For API-only Fastapi applications using JWT in Authorization headers, CSRF risk is minimal since browsers don't automatically include these headers in cross-origin requests. However, if you're using cookie-based authentication for your Fastapi API, implement one of the above protections.

middleBrick's continuous monitoring in the Pro plan can alert you if CSRF protections are accidentally removed during code changes, ensuring your Fastapi application remains secure over time.

Frequently Asked Questions

Does Fastapi's async nature make it more vulnerable to CSRF attacks?
No, Fastapi's async/await syntax doesn't affect CSRF vulnerability. CSRF exploits browser behavior and authentication mechanisms, not the concurrency model. Whether your Fastapi endpoints are synchronous or asynchronous, they're equally vulnerable if they lack proper CSRF protection.
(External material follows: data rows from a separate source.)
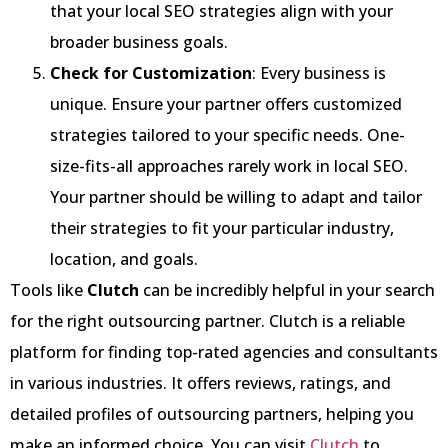
that your local SEO strategies align with your
broader business goals.
Check for Customization
: Every business is
unique. Ensure your partner offers customized
strategies tailored to your specific needs. One-
size-fits-all approaches rarely work in local SEO.
Your partner should be willing to adapt and tailor
their strategies to fit your particular industry,
location, and goals.
Tools like
Clutch
can be incredibly helpful in your search
for the right outsourcing partner. Clutch is a reliable
platform for finding top-rated agencies and consultants
in various industries. It offers reviews, ratings, and
detailed profiles of outsourcing partners, helping you
make an informed choice. You can visit
Clutch
to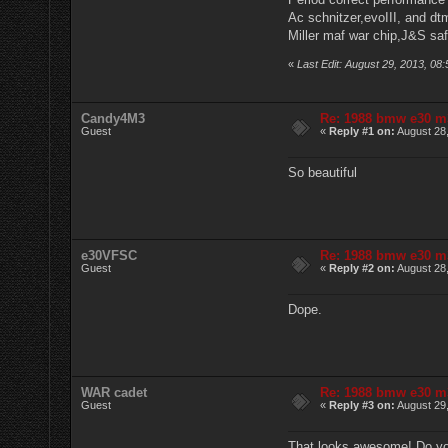
Ac schnitzer,evoIII, and dt
Miller maf war chip,J&S sa
«
Last Edit: August 29, 2013, 0
Candy4M3
Re: 1988 bmw e30 m
Guest
«
Reply #1 on:
August 28,
So beautiful
e30VFSC
Re: 1988 bmw e30 m
Guest
«
Reply #2 on:
August 28,
Dope.
WAR cadet
Re: 1988 bmw e30 m
Guest
«
Reply #3 on:
August 29,
That looks awesome! Do you 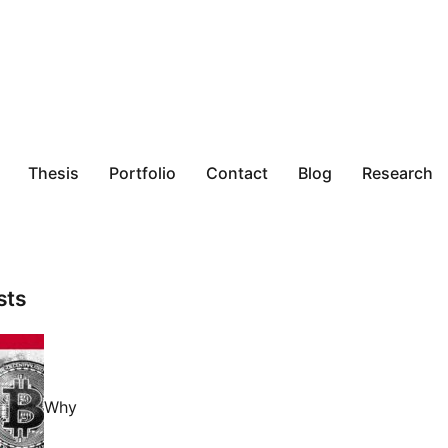
Thesis
Portfolio
Contact
Blog
Research
sts
Why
The vulnerability exists in how authentication tokens are handled, not in how Fastapi processes requests.
Can I use Fastapi's built-in CSRF middleware with all authentication methods?
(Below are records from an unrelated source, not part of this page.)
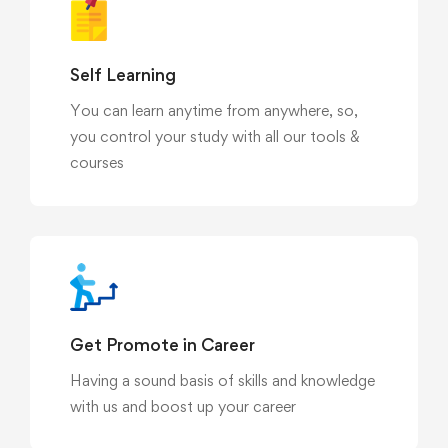
Self Learning
You can learn anytime from anywhere, so,
you control your study with all our tools &
courses
Get Promote in Career
Having a sound basis of skills and knowledge
with us and boost up your career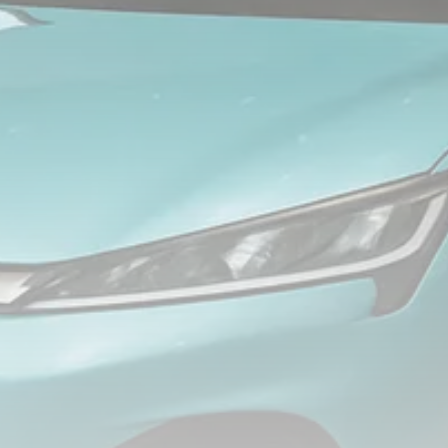
FOLLOW US
JOIN OUR COMMUNITY
Sign-up To Our Newsletter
Fastapi's CSRF middleware works best with cookie-based authentication. It's designed to generate and validate CSRF tokens that are stored in cookies and submitted with forms. If you're using JWT tokens in Authorization headers, the CSRF risk is already minimal since browsers don't automatically include these headers in cross-origin requests. For mixed authentication scenarios, you may need custom CSRF protection logic or rely on SameSite cookie attributes instead.